Have you ever tossed and turned in bed as you struggle to find rest? There are a few different reasons why you may be having trouble sleeping. One major factor that can have a huge impact on our sleep schedule is our diet.
Everything we eat and drink affects our sleep. They may be delicious, but the sugary treats and caffeine-rich drinks that we love so much are making our sleep measurably worse. Fortunately, you don’t have to go without them entirely to improve your sleep. There are lots of ways that you can still enjoy these treats in moderation while also ensuring a sound night’s sleep.
This post will explore how both sugar and caffeine affect our body’s ability to get a good night of sleep, and what we can do to change our habits to support better sleep hygiene.
When we first start out drinking coffee, many people find that they eventually need to drink more and more to get the same feeling of energy and alertness they had at the beginning. This leads to people drinking coffee throughout the day and into the evening. This is a terrible habit for sleep hygiene.
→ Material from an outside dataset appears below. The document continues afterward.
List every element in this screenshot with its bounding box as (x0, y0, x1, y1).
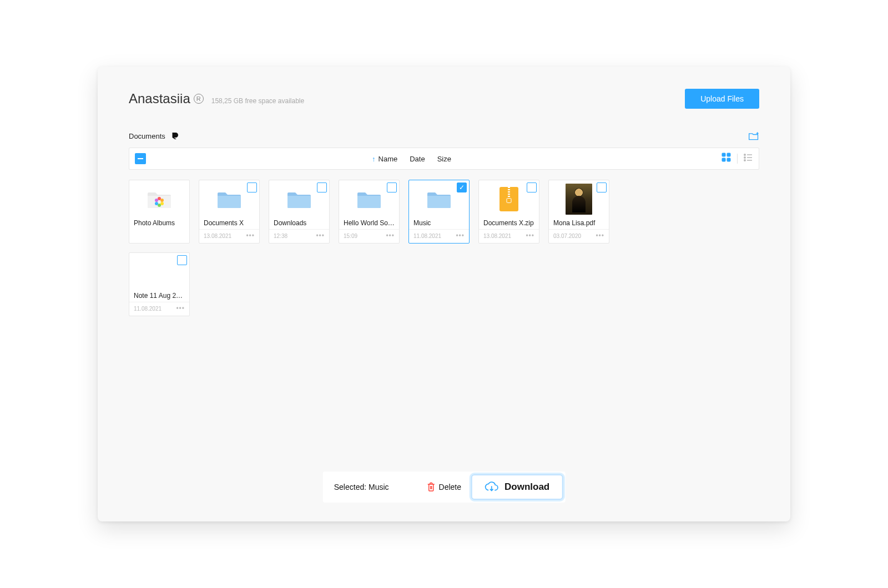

Caffeine has a half-life of 4-6 hours, which means that it takes that long for our bodies to process even half of what we’ve drunk. This means that if you drink caffeine at 4 pm, it’s still present in your body at 10 pm, right when you’re trying to get to bed. This makes it difficult to nod off and get into a regular sleep schedule. Ceasing caffeine consumption at least 6 hours before bedtime is recommended.
Coffee isn’t the only food and beverage item that affects our sleep routine. Eating a diet high in sugar and carbohydrates and low in fibre has been associated with lighter, less restful sleep with more periods of wakefulness, according to a study from the Journal of Clinical Sleep Medicine.
Additionally, eating lots of heavy food, or foods that contribute to heartburn before bed isn’t a great idea. Acid reflux is associated with a whole host of other sleep-related issues, including Sleep Apnea, restless legs syndrome, and insomnia.
There are many more foods other than coffee that affect our sleep. Fortunately, some of these are foods that will actually help us sleep more soundly.
Remember those jokes that people used to make at the Thanksgiving table about turkey being rich in sleep-inducing tryptophan? The truth is, lots of foods (like cheese, yogurt, and chicken) contain similar amounts of tryptophan. Our bodies turn this into niacin, which is a key component in creating serotonin, a feel-good hormone that our body uses to control our sleep-wake cycles.
Other foods that are helpful for meaningful sleep quality improvement include almonds, walnuts, bananas, and oranges, which are all sources of natural melatonin, another hormone that plays a role in regulating our body clock.
Sleep Apnea has traditionally been associated with older, overweight adults, but the truth is this condition can affect anyone, including children. People with this sleep disorder report feeling exhausted despite getting a regular night’s sleep, and may wake with headaches, a dry mouth, or memory loss.If you think you may have Sleep Apnea, consult a doctor as soon as possible. With the right treatment, including a great CPAP machine, you can get your sleep schedule back on track.